I had the good fortune to be introduced to Jamie Leonard several years ago, when I was surreptitiously invited to one of his Reconverse events, a nice way of saying, I kind of snuck in. The format of these events, which was a first for me, can be succinctly summed up as HR Technology speed dating bolted onto a community of practice centered around peer driven, private professional conversations about the big themes, trends and topics impacting the business of talent.
In short, it was “a really cool event people want to attend,” to use the event organizer’s official mission statement. Mission accomplished, to say the very least.
The vendors paid for the right to get in front of qualified decision makers, which is the ultimate goal of their marketing spend, and after the shills were done, the vendors were kindly shown the door as the event transitioned into a pretty profound closed-door discussion that was one of the most direct and refreshing conversations I’ve ever witnessed, then and now, between recruiting and HR leaders. This is likely because they stopped, for a fleeting moment, being human resources and became human, instead.
It likely didn’t hurt that it was held at a bar, which, let’s be honest, is where everyone wants to be at most industry events, anyways – and seemed to be organized chaos, which is to say, it felt more like a group of friends meeting for a pint than it did a standard, stodgy staffing shindig.
Affinity breeds honesty, and all people leaders are facing more or less the same challenges (not to mention fears and frustrations). Jamie’s event allowed them to open up and be vulnerable, a luxury most talent executives rarely enjoy. More importantly, by keeping it real, the group was able to provide sympathy, support and suggestions, to each other in a way that no vendor or consultant ever could.
The concept of “community” has become something of a commodity, but whatever I saw at that first Jaime Leonard joint was a refreshing reminder that outside of consultant speak and BS business buzzwords, there’s real power in real communities like the one I saw that day in Reconverse; that community has continued to evolve and grow over the intervening years, culminating in this year’s #RecFest19.
My presentation, as promised, is posted below. I apologize as it’s a few days late, but I thought I’d be remiss if I didn’t include some thoughts about a conference that was, on the whole, way more interesting than my presentation, or any presentation, really.
The content was great, of course (present company excluded). But the context was even better.

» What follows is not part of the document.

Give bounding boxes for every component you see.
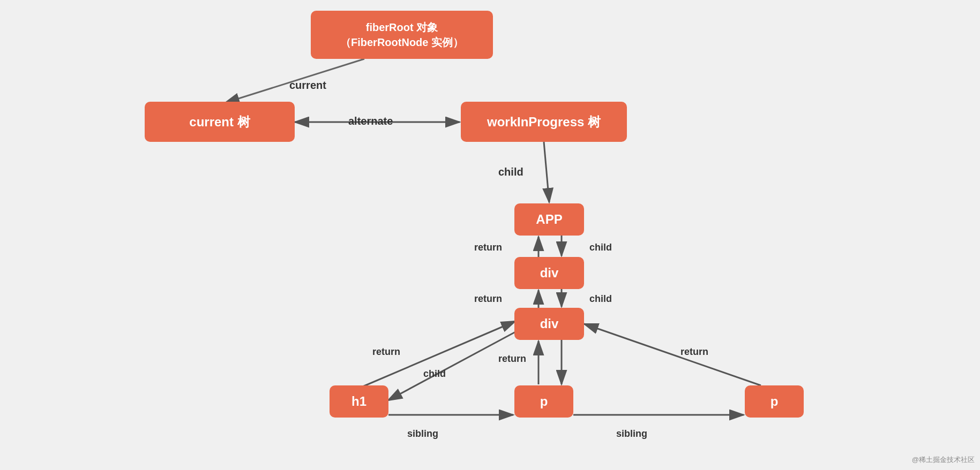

The 2019 edition billed itself as the world’s largest independent recruitment conference (an objectively accurate claim). Not included in the marketing is the fact that it’s also the world’s biggest community for anyone who geeks out about recruiting and hiring. Turns out, there are a thousands of us, which is both exciting and depressing, I guess.
As recruiters, we generally sit in silos, which makes it hard to make any sort of real impact in recruitment as individual employers or talent organizations beyond filling reqs, hitting our numbers and keeping hiring managers happy. Collaboration is almost non-existent in recruiting; instead, we see ourselves at “war,” and that war for talent is predicated not on collaboration, but competition.
Read any recent “recruiting thought leadership” (an oxymoron, if ever one existed), and you’ll see a worldview in which winning is a zero sum game. Either you hire the candidate, or the competition does.
Forget the fact that the competition is normally just another recruiter filling the same sorts of roles in the same industries and geographies; if there is a “war for talent,” as most seem to say, then they are enemies. This ‘us vs. them’ mentality even extends to the pervasive divide between third party and in house recruiters, despite the fact that both work best when there’s symbiosis instead of holding to the great schism of the status quo.
This same professional polarity extends to sourcing professionals and recruitment marketers, whose enmity comes primarily from their bifurcated approach to building the same exact pipelines.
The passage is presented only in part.